Il y a un an, nous avions publié dix épisodes d’une chronique qui racontait, semaine après semaine, l’irruption du Covid-19 dans le quartier de Gasperich à Luxembourg. Notre chroniqueuse est repartie sur le terrain pour comprendre comment la population s’est adaptée.

On s’était donné rendez-vous dans un an, pour jeter un regard rétrospectif sur un confinement que l’on imaginait loin derrière nous. Un peu comme ces anciens combattants se réunissent pour se remémorer leurs faits d’armes: avoir vécu un Lockdown total, un événement unique dans son genre.

À l’époque, j’avais rapporté les prévisions du docteur Schmitz. Il prévoyait «un Noël masqué». Un diagnostic jugé bien pessimiste par beaucoup, voire contesté. Dans l’adversité, les oiseaux de mauvais augure font figure de défaitistes et casser le moral des troupes, c’est réduire leurs défenses immunitaires. Or la première vague refluait, les enfants avaient repris le chemin de l’école et le printemps brillait de tous ses feux. On voulait croire aux lendemains qui chantent.
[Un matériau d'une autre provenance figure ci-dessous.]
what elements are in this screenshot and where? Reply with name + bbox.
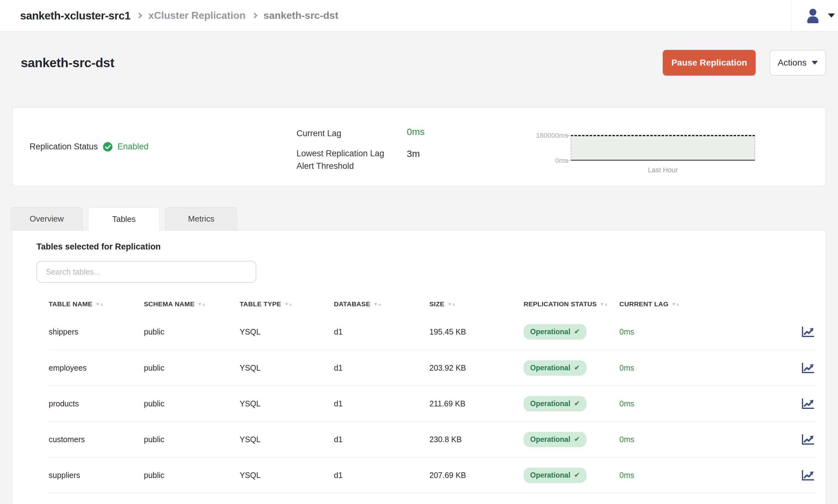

Depuis, la pandémie n’a pas épargné le quartier. Il y a eu la mort du patron du salon de coiffure Igorance, fauché dans la force de l’âge. Des élèves de l’Ecole fondamentale ont été mis en quarantaine. Jonas, le petit voisin qui m’avait confié apprécier le homeschooling, a été testé positif et confiné avec ses parents et sa sœur. Ce qui n’a pas manqué de les contaminer à leur tour.

Moi-même ai été infectée à mon domicile par une connaissance, avant de transmettre le virus à mon mari. Nous sommes toujours empêtrés dans nos histoires de tests, de masques et désormais de vaccins. C’est le sujet qui fait débat quand on croise une connaissance dans la rue …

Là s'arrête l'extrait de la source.